[Data]
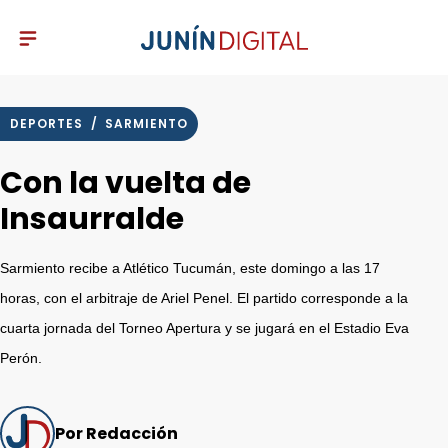
DEPORTES
/
SARMIENTO
Con la vuelta de
Insaurralde
Sarmiento recibe a Atlético Tucumán, este domingo a las 17
horas, con el arbitraje de Ariel Penel. El partido corresponde a la
cuarta jornada del Torneo Apertura y se jugará en el Estadio Eva
Perón.
Por Redacción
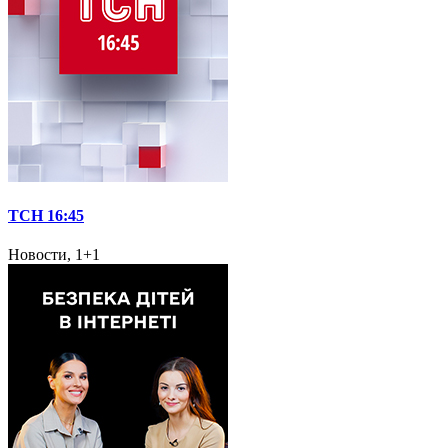
ТСН 16:45
Новости, 1+1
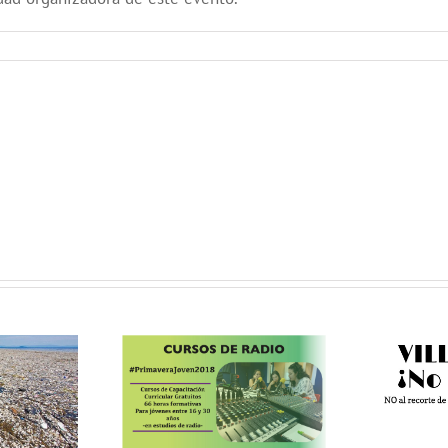
VILLAVERDE
NO SE TOCA:
movimiento
vecinal contra
l
ursos
los recortes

[Activity] Write out the lines that run from the line containing "Sarmiento recibe a" to the end of the entries, inclusive, exactly as written. Skip every picture.

[Output of the task]
Sarmiento recibe a Atlético Tucumán, este domingo a las 17
horas, con el arbitraje de Ariel Penel. El partido corresponde a la
cuarta jornada del Torneo Apertura y se jugará en el Estadio Eva
Perón.
Por Redacción
ТСН 16:45
Новости, 1+1
VILLAVERDE
NO SE TOCA:
movimiento
vecinal contra
l
ursos
los recortes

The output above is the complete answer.